An African in Greenland.


p. 272, on staying in the earthen hut of Robert Mattaaz in Upernavik in the 1950s: Generally, the interiors of turf dwellings were covered with rough wooden paneling to strengthen the earth walls and ceilings…. But old Mattaaq had had an original idea: the four wooden walls of his house were lined all over with pages cut out from picture magazines—so many that you couldn’t see a scrap of wood behind them! A careless observer might have thought that these pages had been stuck on just anyhow, but far from it. In his own way, old Robert was a ‘bookworm’ whose favorite reading matter was restricted entirely to periodicals. Every week for many years now he had been getting hold of magazines dealing with ‘world affairs.’ And even now when he avoided going out as much as possible because of the curiosity his appearance aroused in the village—his wife, his daughter, his youngest son Niels, aged fifteen, and his two other married sons who also lived in Upernavik, continued to buy them for him.
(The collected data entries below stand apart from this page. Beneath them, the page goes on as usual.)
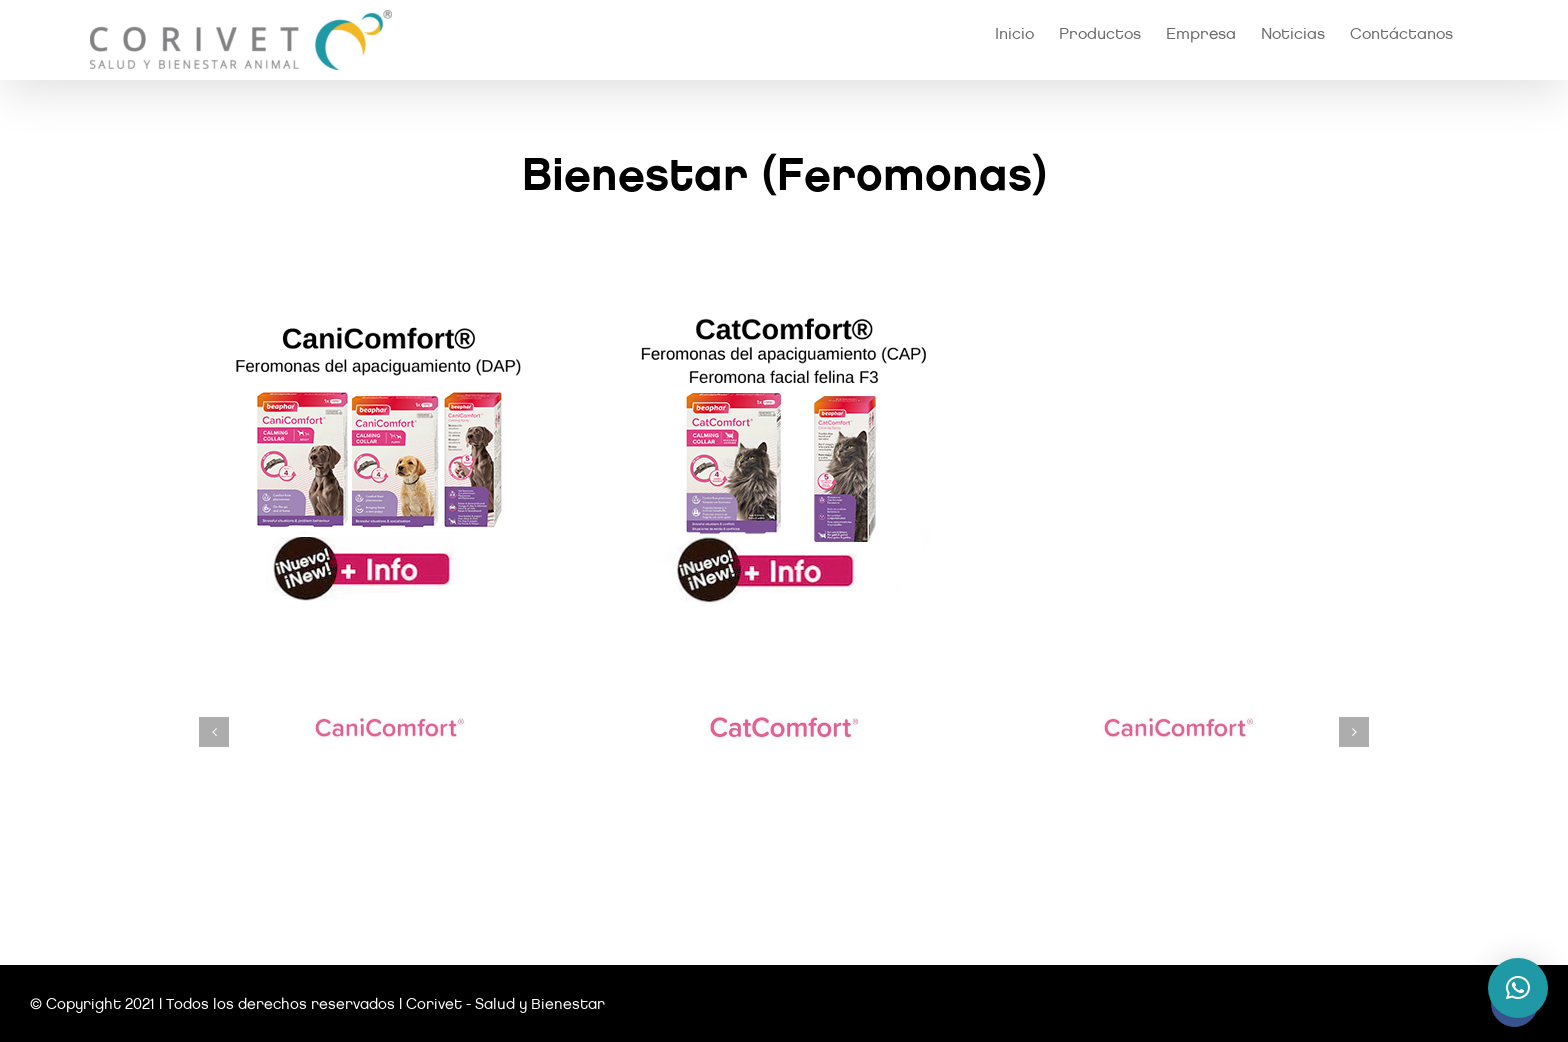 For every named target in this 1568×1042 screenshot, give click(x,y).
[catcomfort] (784, 311)
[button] (214, 732)
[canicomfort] (378, 311) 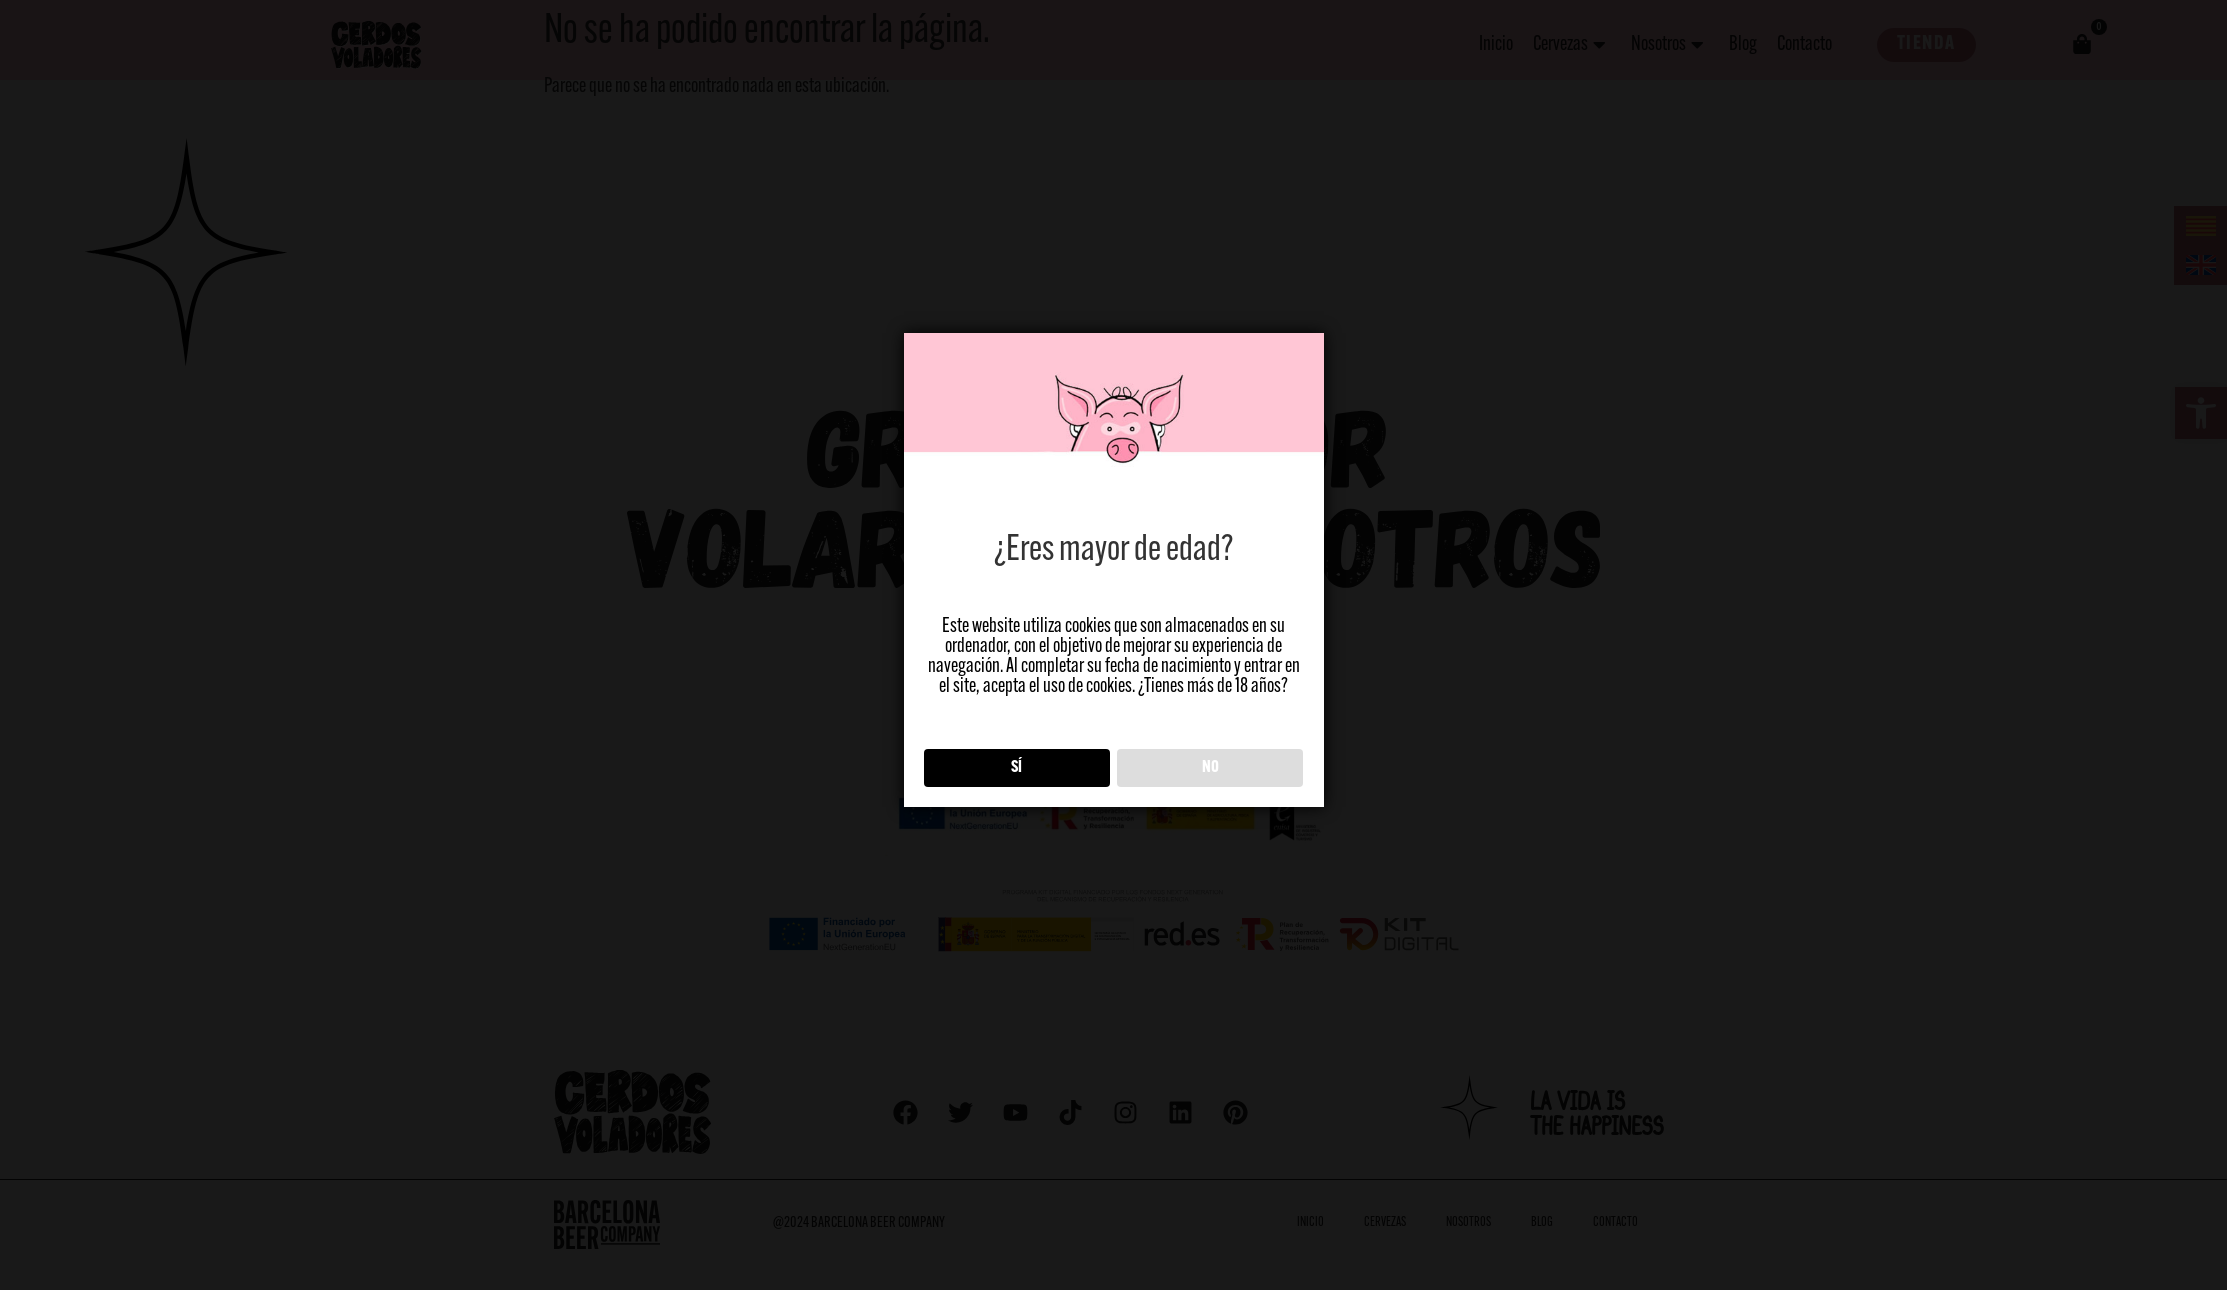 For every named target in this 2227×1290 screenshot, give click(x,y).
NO (1210, 768)
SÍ (1016, 768)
But therein lay the rub: these magazines, reviews and newspapers began to make such a clutter on the floor that one day old Rebekka suggested throwing them out the window. Alarmed, the old man began by sorting out this junkheap and pinning on the wall the articles he wanted to reread. And so—casually, almost unintentionally—a first layer of printed pages spread over the four walls, followed in time by a second layer, a third, and even a fourth layer. The ceiling, too high for Robert Mattaaq to reach—and where two sagging planks threatened to collapse at any time—was the only area unpapered. The first pages dated from five years back and, as new pages had kept being added to the old ones, my host had great difficulty locating old articles or documents he needed [Pictures of Maataaq and his room, which he calls his ‘library’ are on the penultimate plate in the center of the book.]